それは、家に到着するまで涙がこれ以上溢れないように、唇がちぎれてしまいそうなくらい噛み締めていたから。
もう二度と会えないかもしれないと思っていた谷崎くんと運命的な再会を果たした瞬間、脳内は谷崎くん一色に染まった。

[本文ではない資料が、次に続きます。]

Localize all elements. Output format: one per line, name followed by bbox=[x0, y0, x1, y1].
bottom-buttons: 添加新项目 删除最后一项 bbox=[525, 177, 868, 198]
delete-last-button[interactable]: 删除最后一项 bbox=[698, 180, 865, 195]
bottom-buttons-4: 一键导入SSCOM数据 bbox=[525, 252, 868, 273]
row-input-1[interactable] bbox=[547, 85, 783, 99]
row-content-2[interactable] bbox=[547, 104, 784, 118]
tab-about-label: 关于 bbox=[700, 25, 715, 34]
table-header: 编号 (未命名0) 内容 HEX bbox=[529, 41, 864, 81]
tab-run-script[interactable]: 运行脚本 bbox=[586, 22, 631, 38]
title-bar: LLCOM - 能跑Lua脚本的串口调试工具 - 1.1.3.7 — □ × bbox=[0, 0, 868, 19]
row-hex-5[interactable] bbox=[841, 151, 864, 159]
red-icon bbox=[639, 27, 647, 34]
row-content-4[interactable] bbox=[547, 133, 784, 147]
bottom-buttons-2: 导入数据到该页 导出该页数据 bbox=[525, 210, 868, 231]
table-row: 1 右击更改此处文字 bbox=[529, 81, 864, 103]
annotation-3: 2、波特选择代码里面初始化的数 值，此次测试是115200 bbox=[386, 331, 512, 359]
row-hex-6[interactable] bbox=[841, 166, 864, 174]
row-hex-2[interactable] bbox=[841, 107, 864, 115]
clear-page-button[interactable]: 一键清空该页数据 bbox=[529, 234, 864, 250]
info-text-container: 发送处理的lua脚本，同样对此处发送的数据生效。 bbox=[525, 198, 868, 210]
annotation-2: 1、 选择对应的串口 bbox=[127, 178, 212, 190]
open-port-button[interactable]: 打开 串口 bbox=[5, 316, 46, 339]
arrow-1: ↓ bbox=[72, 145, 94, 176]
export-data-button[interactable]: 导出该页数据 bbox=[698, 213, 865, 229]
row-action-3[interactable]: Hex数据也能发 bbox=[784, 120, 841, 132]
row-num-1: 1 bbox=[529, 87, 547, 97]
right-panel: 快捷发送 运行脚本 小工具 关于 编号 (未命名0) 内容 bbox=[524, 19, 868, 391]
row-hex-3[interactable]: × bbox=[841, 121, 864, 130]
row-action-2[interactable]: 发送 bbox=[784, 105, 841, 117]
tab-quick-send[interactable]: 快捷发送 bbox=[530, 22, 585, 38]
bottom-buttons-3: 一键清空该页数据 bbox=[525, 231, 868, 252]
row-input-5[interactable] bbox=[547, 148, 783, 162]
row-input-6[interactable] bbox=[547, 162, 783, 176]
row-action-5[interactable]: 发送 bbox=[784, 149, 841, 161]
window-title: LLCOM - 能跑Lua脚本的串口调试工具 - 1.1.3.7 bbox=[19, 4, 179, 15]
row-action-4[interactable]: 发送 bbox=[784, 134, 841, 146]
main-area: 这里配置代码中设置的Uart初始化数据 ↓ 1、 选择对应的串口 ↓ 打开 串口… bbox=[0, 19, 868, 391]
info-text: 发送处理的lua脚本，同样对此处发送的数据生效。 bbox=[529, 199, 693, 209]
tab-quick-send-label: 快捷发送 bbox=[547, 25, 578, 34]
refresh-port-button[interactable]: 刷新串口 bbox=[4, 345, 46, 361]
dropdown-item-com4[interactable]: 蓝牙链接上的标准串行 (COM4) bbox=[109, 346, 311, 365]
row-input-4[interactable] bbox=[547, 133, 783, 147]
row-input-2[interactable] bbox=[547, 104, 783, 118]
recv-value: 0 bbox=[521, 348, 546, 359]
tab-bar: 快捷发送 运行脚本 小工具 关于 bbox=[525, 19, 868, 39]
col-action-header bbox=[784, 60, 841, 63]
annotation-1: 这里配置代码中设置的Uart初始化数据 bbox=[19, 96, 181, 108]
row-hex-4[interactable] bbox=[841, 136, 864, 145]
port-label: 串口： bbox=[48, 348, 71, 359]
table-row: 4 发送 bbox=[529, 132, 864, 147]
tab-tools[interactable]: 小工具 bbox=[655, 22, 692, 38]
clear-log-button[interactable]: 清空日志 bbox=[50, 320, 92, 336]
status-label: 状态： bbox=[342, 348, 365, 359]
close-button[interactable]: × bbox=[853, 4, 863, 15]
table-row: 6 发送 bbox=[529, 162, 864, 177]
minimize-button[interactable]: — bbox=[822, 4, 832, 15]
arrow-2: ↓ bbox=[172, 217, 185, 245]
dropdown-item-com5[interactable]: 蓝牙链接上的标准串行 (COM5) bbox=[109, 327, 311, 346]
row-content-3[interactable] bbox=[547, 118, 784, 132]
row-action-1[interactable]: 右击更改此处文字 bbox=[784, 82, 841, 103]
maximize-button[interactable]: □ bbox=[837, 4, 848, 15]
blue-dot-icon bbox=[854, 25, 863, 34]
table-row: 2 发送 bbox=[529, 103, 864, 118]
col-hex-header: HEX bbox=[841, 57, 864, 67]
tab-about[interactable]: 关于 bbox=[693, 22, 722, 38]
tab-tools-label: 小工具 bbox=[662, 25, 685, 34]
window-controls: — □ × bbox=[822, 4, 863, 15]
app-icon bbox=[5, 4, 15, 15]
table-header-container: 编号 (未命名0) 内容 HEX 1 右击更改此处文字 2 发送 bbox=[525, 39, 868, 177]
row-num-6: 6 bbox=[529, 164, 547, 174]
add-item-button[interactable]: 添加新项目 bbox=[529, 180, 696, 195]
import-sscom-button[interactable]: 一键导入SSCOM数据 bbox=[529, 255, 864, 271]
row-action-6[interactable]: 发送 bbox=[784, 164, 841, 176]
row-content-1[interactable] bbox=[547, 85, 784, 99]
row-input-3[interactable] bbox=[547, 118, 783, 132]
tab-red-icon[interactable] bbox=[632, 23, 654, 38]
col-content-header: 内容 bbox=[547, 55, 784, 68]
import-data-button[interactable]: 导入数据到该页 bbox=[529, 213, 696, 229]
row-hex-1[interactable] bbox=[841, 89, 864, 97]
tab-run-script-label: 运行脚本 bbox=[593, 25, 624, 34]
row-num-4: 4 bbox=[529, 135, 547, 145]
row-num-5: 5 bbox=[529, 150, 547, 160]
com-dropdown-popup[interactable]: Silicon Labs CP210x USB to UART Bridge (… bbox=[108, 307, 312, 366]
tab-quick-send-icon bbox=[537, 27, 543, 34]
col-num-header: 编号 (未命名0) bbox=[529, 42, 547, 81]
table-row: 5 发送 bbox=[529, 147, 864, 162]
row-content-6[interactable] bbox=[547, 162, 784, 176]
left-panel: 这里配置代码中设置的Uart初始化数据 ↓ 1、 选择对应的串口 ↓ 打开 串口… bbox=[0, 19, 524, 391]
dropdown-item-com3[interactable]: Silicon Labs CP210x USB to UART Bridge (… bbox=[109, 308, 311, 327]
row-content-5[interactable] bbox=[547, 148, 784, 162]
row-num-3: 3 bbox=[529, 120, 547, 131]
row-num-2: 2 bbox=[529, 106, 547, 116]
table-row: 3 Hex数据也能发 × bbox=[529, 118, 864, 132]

でも、それと同時に咲が彼女だと伝えてきた時は、信じられない気持ちでいっぱいに……。
ずっと、会いたかった。
小学生時代毎日通い詰めていた神社に谷崎くんがまたひょっこり姿を現わすんじゃないかと思って、中学生になってからも部活動に参加せずに毎日待っていた。
晴れの日も雨の日も雪の日も……。
谷崎くんが『お待たせ』と言って、無邪気な笑顔で戻って来るのを想像しながら。
1日に何度も家のポストを開けて、谷崎くんからの手紙を『まだかな』『今日は届くんじゃないかな』『明日は届くかもしれない』とポストを開ける手に期待を寄せながら、手紙が来るのを待っていた。
……だけど、手紙は一通も届かなかった。
空っぽのポストを覗く度に、中学校での新生活が忙しいんじゃないかって。
空虚感に襲われるあまり、何も入っていないポストのように、いつしか自分の心も空っぽに……。
神社で別れたあの日からいっぱい泣いた。
いつか街に戻ってくるんじゃないかと淡い夢も抱いていた。
時には空に向かってシャボン玉を吹いて、虹色に輝く球体を眺めたまま恋情に苦しんで。
彼が誕生日にプレゼントしてくれた鉛筆を使い切るまで、毎日恋日記も書き綴った。
谷崎くんと再会したら、『私達、ようやく会えたね』って。
私は元気だったよって。
寂しかったけど頑張って毎日耐えたよって。
お互い涙を流しながら、感動的な再会が出来たらいいなって思ってた。
ーーそして、あれから4年8ヶ月経った今。
大人びた姿が幼かったあの頃の姿と重なって。
それがあまりにも懐かしくて、嬉しくて、待ちわびていた時間が分からなくなってしまうくらいに驚いて、意識が遠退きそうなほど感銘を受けた。
でも……。
実際会ったら思い描いていた再会とは程遠くて。
甘酸っぱいような。
切なくて胸が押し潰されそうな。
苦しくてまともに息も出来ないような、辛い辛い再会だった。